The setup time remained constant at 10 minutes.

Automated Mask Production

ARM’s next two exhibits were related to the production of personal protective equipment (PPE), which has demonstrated critical vulnerabilities during the COVID-19 pandemic.

(Image courtesy of ARM Institute.)

(Image courtesy of ARM Institute.)

The first of the two PPE projects improved the production of disposable face masks through robotic automatic visual inspection, picking-and-sorting, and end-of-line packing and palletizing. The end-to-end agile manufacturing system was led by Siemens in conjunction with Henderson Sewing and Yaskawa. The process involved manipulating raw materials into mask shapes, adding a wire nose bridge, inspecting and stacking the masks, placing them in a box, and loading the boxes into a larger box suitable for shipping. Edge AI and visual quality inspection contributed to robotic autonomy, enabling synchronized and remote operation.

The second PPE project was similar, except that it built upon other ARM projects to automate the production of cloth face masks through robotic sewing—which requires the manipulation of flexible materials, fine motor control and precise part recognition.

(Image courtesy of ARM Institute.)

(Image courtesy of ARM Institute.)

Swarm Robotics for Medical Facilities

(Image courtesy of ARM Institute.)

(Image courtesy of ARM Institute.)

This project by Rensselaer and Pvilion Technologies addressed the rapid deployment of large tent structures for expeditionary hospitals, quarantine facilities, housing, and other emergency applications. Through the development of a fleet of self-aware, human-directed mobile robots that could work together, the technology alleviated the hard work of moving heavy, flexible tent material around the production floor.

The ROS-based robot swarm controller utilized sensor fusion, hierarchical control, and a Kalman filter. (Image courtesy of ARM Institute.)

The ROS-based robot swarm controller utilized sensor fusion, hierarchical control, and a Kalman filter. (Image courtesy of ARM Institute.)

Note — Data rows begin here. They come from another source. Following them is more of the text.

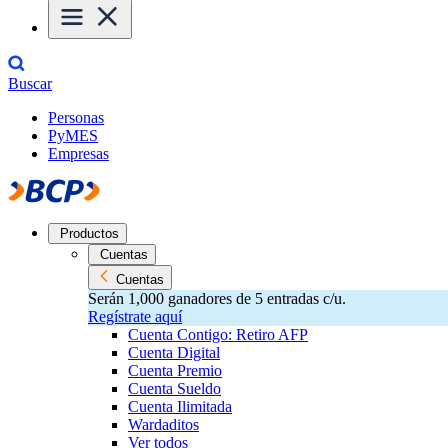
Buscar
Personas
PyMES
Empresas
Productos
Cuentas
Cuentas
Serán 1,000 ganadores de 5 entradas c/u.
Regístrate aquí
Cuenta Contigo: Retiro AFP
Cuenta Digital
Cuenta Premio
Cuenta Sueldo
Cuenta Ilimitada
Wardaditos
Ver todos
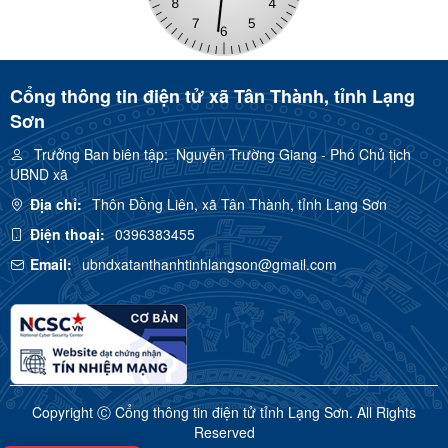
Cổng thông tin điện tử xã Tân Thành, tỉnh Lạng
Sơn
Trưởng Ban biên tập:
Nguyễn Trường Giang - Phó Chủ tịch
UBND xã
Địa chỉ:
Thôn Đồng Liên, xã Tân Thành, tỉnh Lạng Sơn
Điện thoại:
0396383455
Email:
ubndxatanthanhtinhlangson@gmail.com
Copyright Ⓒ Cổng thông tin điện tử tỉnh Lạng Sơn. All Rights
Reserved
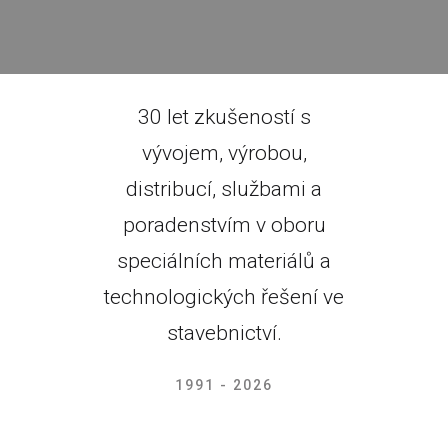
30 let zkušeností s
vývojem, výrobou,
distribucí, službami a
poradenstvím v oboru
speciálních materiálů a
technologických řešení ve
stavebnictví.
1991 - 2026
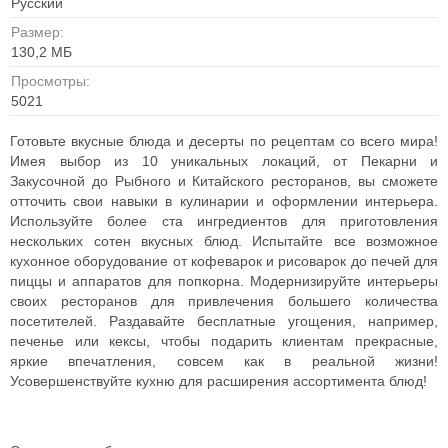
Русский
Размер:
130,2 МБ
Просмотры:
5021
Готовьте вкусные блюда и десерты по рецептам со всего мира!
Имея выбор из 10 уникальных локаций, от Пекарни и
Закусочной до Рыбного и Китайского ресторанов, вы сможете
отточить свои навыки в кулинарии и оформлении интерьера.
Используйте более ста ингредиентов для приготовления
нескольких сотен вкусных блюд. Испытайте все возможное
кухонное оборудование от кофеварок и рисоварок до печей для
пиццы и аппаратов для попкорна. Модернизируйте интерьеры
своих ресторанов для привлечения большего количества
посетителей. Раздавайте бесплатные угощения, например,
печенье или кексы, чтобы подарить клиентам прекрасные,
яркие впечатления, совсем как в реальной жизни!
Усовершенствуйте кухню для расширения ассортимента блюд!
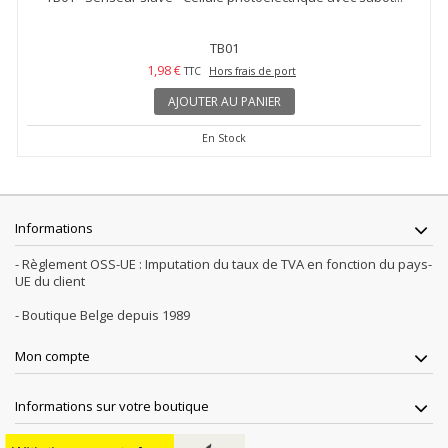
TB01
1,98 €
TTC
Hors frais de port
AJOUTER AU PANIER
En Stock
Informations
- Règlement OSS-UE : Imputation du taux de TVA en fonction du pays-
UE du client
- Boutique Belge depuis 1989
Mon compte
Informations sur votre boutique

Another part of the project involved a prototype of a self-erecting medical facility.

(Image courtesy of ARM Institute.)

(Image courtesy of ARM Institute.)

Automation of Quality Assurance in PPE Manufacturing

The final project involved the automation of characterization and evaluation (ACE) in PPE manufacturing. A team from Northeastern University, Merrow Group and Boston Engineering developed a system that integrated robotics and automation into quality assurance processes, circumventing typical lead times of up to 75 days due to backlogs.

The project involved a human-supervised robotics and automation work cell that could perform liquid barrier, fluid penetration and flammability tests. ML and AI techniques enabled a metric-based characterization of PPE, while processes were developed that relied on robust human-robot task factorization.

Readiness for Future Pandemics

This year’s ARM summit demonstrated technologies including high-rate precision robotic production, real-time path planning, multi-agent coordination, and closed-loop process control through digital twins and toolpath generations. By pooling experience through their nation-wide consortium, ARM leveraged the latest developments in robotics and technology to prepare for challenges related to COVID-19 and pandemics of the future.